Low-Level LMDB API¶
Overview¶
The zlmdb low-level LMDB API (zlmdb.lmdb) provides direct access to LMDB’s core functionality with full control over transactions, cursors, and database operations.
This API is:
py-lmdb compatible: Drop-in replacement for the popular py-lmdb package
Full-featured: Complete access to LMDB capabilities
High-performance: Minimal overhead, maximum speed
Expert-friendly: For users who know LMDB and want fine-grained control
import zlmdb.lmdb as lmdb
env = lmdb.open('/tmp/mydb', max_dbs=10)
db = env.open_db(b'users')
with env.begin(write=True) as txn:
txn.put(b'alice', b'alice@example.com', db=db)

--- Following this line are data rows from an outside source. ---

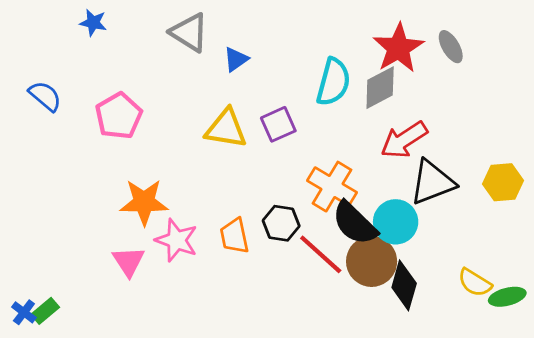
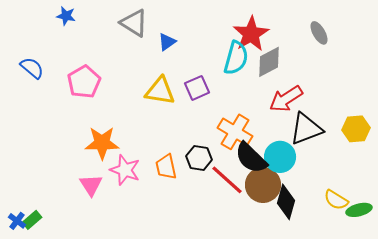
red star: (398, 48) -> (251, 34), moved

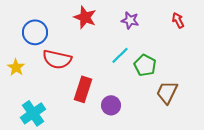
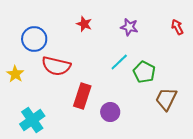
red star: (85, 17) -> (84, 24), size x0.7

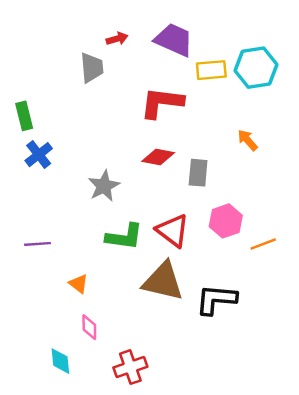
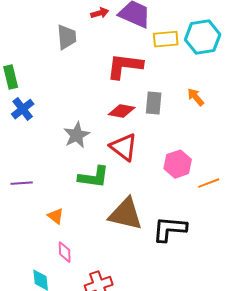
red arrow: (117, 39) -> (100, 13), moved
gray rectangle: (198, 173) -> (154, 103), moved
red triangle: (173, 231) -> (124, 147), moved

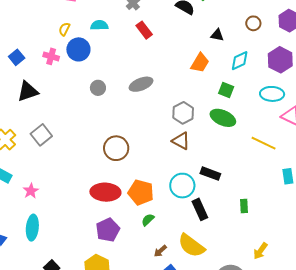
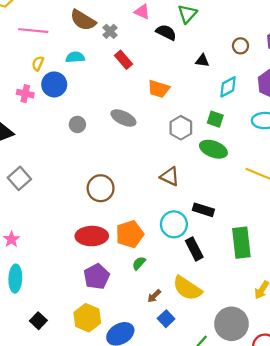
orange trapezoid: (200, 63) -> (159, 89), moved, turned 80
gray ellipse: (141, 84) -> (123, 118), turned 50
gray hexagon: (183, 113) -> (181, 128), moved
orange pentagon: (141, 192) -> (130, 234), turned -30
green rectangle: (244, 206) -> (241, 243), size x2.0

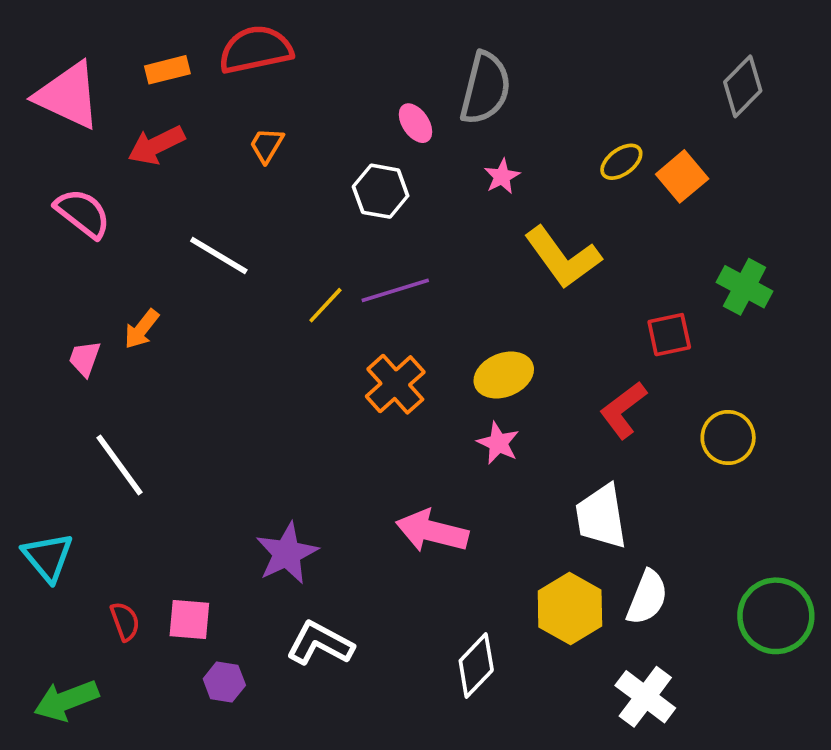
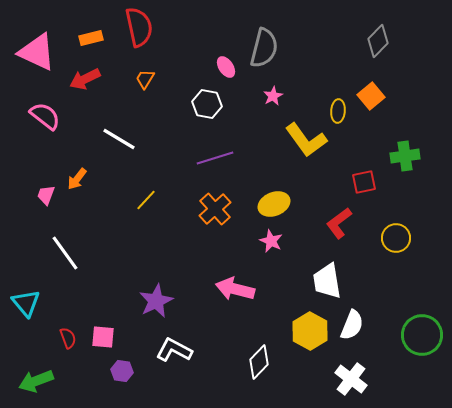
red semicircle: (256, 50) -> (139, 27), turned 90
gray diamond: (743, 86) -> (378, 41), moved
yellow ellipse: (621, 162) -> (338, 111), moved, turned -50
green cross: (745, 287) -> (405, 156), turned -36
yellow line: (325, 305) -> (146, 200), moved

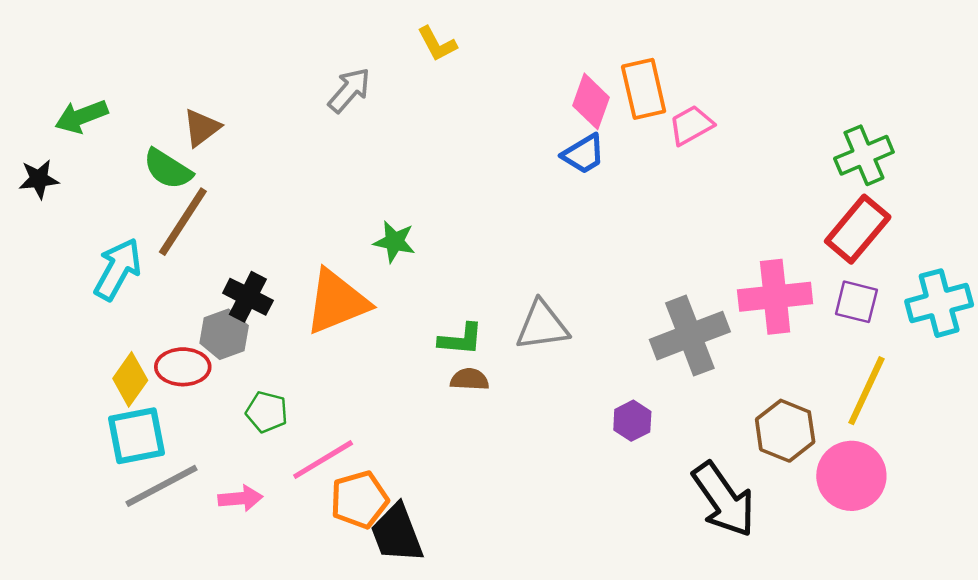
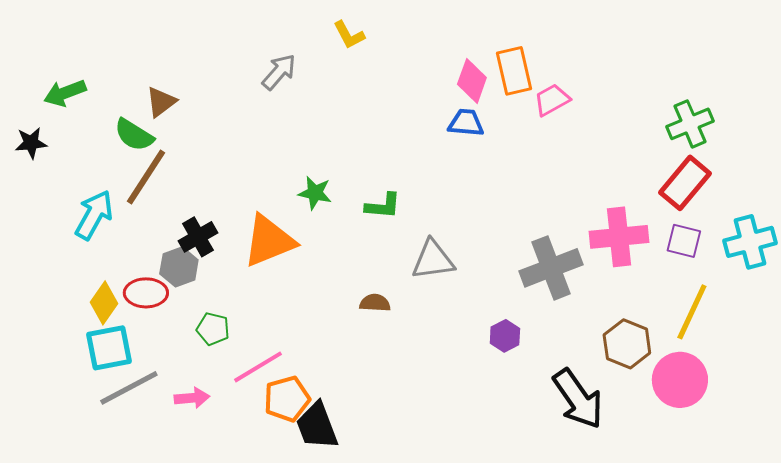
blue trapezoid: (583, 154) -> (466, 123), turned -144
black cross: (248, 297) -> (198, 237), turned 33
green L-shape: (461, 339) -> (383, 206), moved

When to Use the Low-Level API¶
Choose the low-level LMDB API when you:
- Need Maximum Performance
Every nanosecond counts
Want zero abstraction overhead
Direct control over memory layout
- Have Existing py-lmdb Code
Migration from py-lmdb
Existing scripts and tools
Familiarity with LMDB concepts
- Require Fine-Grained Control
Custom key/value encodings
Specialized cursor operations
Advanced LMDB features (duplicate keys, etc.)
- Want Simplicity
No schema required
No serialization layer
Pure key-value operations
When NOT to Use the Low-Level API¶
Consider the High-Level ORM API instead if you:
Want automatic serialization (JSON, CBOR, FlatBuffers)
Need schema management and type safety
Prefer object-oriented data access
Want automatic indexes and relationships
Are building a Python application (not a system tool)
The ORM provides these conveniences while maintaining good performance.
Key Differences from py-lmdb¶
zlmdb’s zlmdb.lmdb is designed as a drop-in replacement for py-lmdb with the following differences:
- Implementation
zlmdb uses CFFI (not CPyExt)
Better PyPy performance (JIT-friendly)
Same API surface
- Dependencies
zlmdb bundles LMDB (vendored)
py-lmdb requires system LMDB installation
zlmdb has no external dependencies
- Compatibility
Both libraries are compatible at the database file level - databases created with py-lmdb can be opened with zlmdb and vice versa.
Quick Start¶
Basic operations with the low-level API:
Opening a database:
import zlmdb.lmdb as lmdb
# Open environment (directory, not file)
env = lmdb.open('/tmp/mydb',
map_size=10*1024*1024, # 10MB
max_dbs=10) # Number of named databases
# Open (or create) a named database
db = env.open_db(b'users')
Writing data:
# Write transaction
with env.begin(write=True) as txn:
txn.put(b'alice', b'alice@example.com', db=db)
txn.put(b'bob', b'bob@example.com', db=db)
# Automatic commit on context exit
Reading data:
# Read transaction
with env.begin() as txn:
email = txn.get(b'alice', db=db)
print(email) # b'alice@example.com'
Iterating with cursors:
with env.begin() as txn:
with txn.cursor(db=db) as cursor:
for key, value in cursor:
print(f"{key.decode()}: {value.decode()}")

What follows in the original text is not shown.